If pictures appear among the lines below, leave them out while you return exactly the lines from the one with "Buscar en la tienda por ISBN, título o autor" through the one with "persona física o".

★ ★ ★ ★

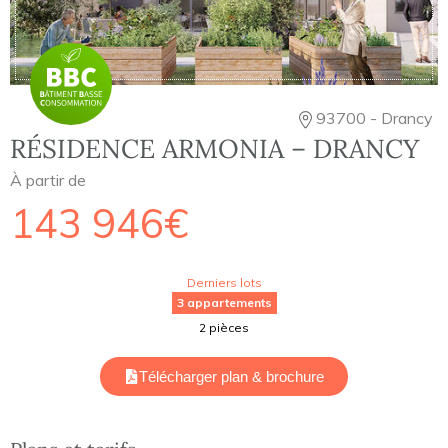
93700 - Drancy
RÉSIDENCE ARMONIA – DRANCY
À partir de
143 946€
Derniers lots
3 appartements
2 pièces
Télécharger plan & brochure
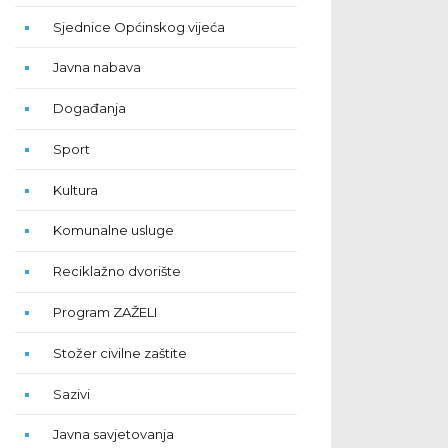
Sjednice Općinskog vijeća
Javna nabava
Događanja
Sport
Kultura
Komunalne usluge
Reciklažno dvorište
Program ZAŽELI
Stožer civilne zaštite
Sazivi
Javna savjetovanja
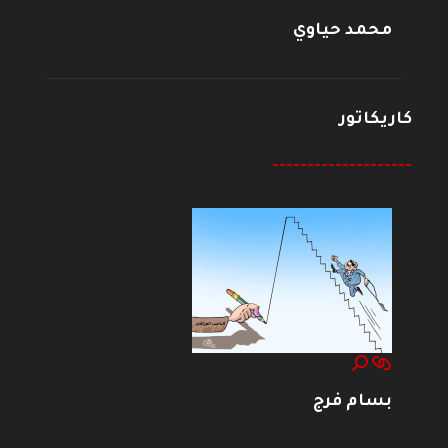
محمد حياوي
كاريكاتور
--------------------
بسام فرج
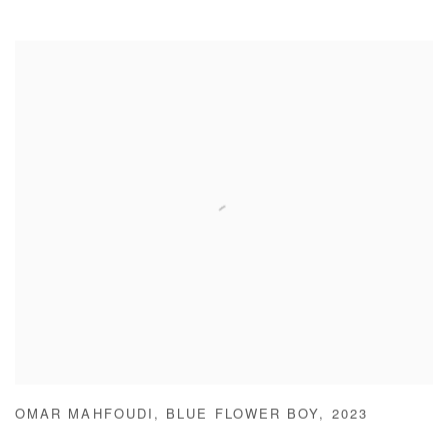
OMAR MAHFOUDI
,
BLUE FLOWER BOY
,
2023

★ ★ ★ ★

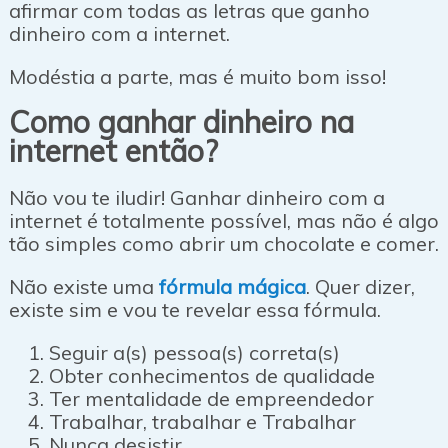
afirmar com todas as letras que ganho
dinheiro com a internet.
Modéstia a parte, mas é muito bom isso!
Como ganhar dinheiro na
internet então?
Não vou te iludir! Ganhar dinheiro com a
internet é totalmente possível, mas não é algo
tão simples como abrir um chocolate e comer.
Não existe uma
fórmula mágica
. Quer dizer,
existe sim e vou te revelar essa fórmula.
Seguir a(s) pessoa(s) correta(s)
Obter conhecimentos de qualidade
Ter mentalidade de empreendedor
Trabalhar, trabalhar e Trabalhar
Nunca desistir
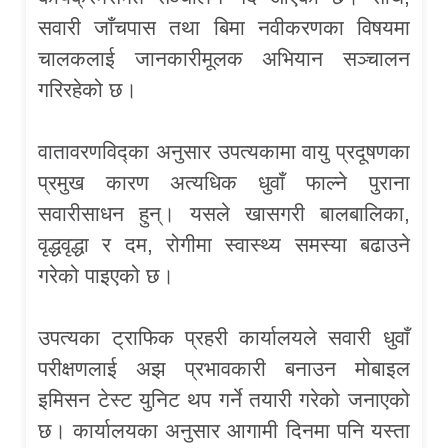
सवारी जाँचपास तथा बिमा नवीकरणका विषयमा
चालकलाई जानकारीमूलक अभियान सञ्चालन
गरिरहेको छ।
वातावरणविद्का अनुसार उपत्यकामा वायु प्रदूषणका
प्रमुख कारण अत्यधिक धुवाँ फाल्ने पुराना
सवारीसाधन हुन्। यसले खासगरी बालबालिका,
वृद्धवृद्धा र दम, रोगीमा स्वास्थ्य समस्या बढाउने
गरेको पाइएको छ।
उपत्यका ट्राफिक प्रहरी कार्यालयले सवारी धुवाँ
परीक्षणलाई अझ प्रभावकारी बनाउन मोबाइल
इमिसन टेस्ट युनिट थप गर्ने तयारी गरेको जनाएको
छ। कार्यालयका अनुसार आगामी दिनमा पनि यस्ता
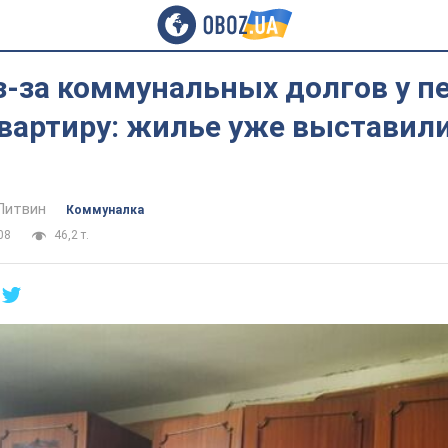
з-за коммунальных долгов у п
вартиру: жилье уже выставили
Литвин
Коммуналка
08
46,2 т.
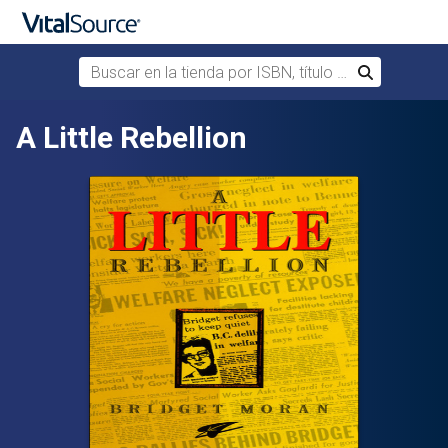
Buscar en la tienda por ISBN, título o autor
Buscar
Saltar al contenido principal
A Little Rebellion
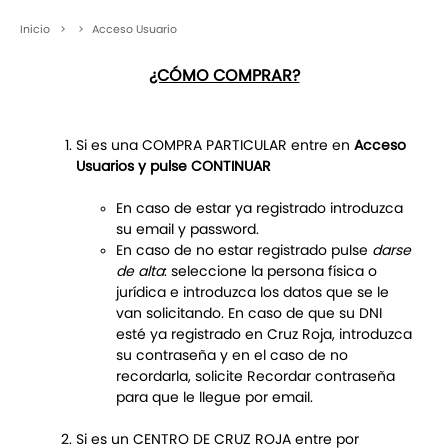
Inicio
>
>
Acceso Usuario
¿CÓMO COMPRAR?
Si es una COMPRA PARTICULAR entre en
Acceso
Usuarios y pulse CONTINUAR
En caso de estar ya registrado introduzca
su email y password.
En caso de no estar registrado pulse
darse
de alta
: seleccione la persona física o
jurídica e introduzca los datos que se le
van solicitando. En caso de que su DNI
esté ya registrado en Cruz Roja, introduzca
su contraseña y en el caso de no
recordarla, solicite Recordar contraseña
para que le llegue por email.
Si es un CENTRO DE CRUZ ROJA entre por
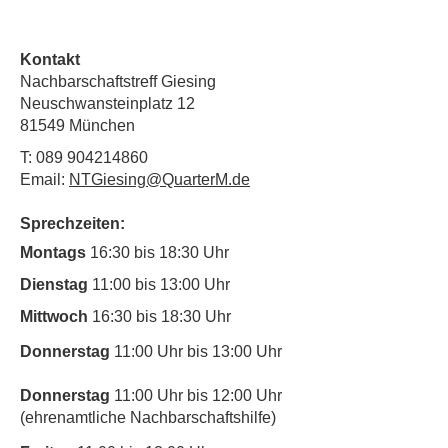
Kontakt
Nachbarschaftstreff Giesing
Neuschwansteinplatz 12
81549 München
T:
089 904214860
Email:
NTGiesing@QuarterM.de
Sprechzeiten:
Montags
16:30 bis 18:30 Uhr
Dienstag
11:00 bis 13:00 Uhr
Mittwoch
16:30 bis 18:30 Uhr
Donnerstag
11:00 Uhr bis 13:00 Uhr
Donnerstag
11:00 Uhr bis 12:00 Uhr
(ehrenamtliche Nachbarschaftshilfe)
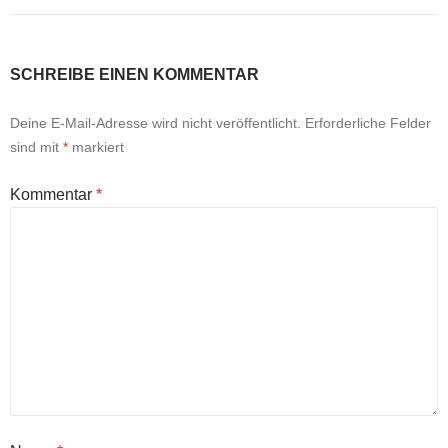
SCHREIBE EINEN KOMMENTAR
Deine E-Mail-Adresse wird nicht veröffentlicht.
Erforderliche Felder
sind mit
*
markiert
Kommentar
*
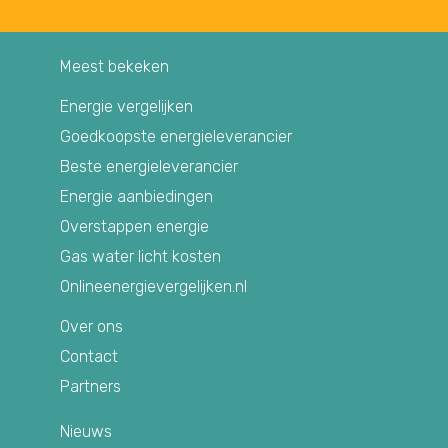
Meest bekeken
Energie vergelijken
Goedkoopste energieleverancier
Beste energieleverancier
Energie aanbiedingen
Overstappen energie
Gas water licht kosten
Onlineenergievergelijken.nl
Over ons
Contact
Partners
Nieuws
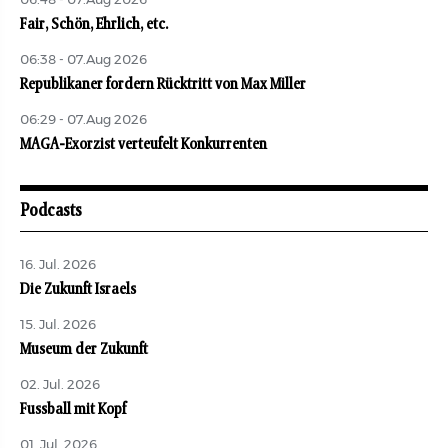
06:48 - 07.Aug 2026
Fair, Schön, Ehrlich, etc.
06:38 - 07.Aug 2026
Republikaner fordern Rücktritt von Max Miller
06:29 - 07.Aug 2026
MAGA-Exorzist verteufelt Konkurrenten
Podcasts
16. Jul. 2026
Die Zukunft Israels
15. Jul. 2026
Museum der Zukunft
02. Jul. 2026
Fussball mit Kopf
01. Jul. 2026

★ ★ ★ ★

▸ Solution below
Buscar en la tienda por ISBN, título o autor
Buscar
Saltar al contenido principal
A Little Rebellion
Inicio
>
>
Acceso Usuario
¿CÓMO COMPRAR?
Si es una COMPRA PARTICULAR entre en
Acceso
Usuarios y pulse CONTINUAR
En caso de estar ya registrado introduzca
su email y password.
En caso de no estar registrado pulse
darse
de alta
: seleccione la persona física o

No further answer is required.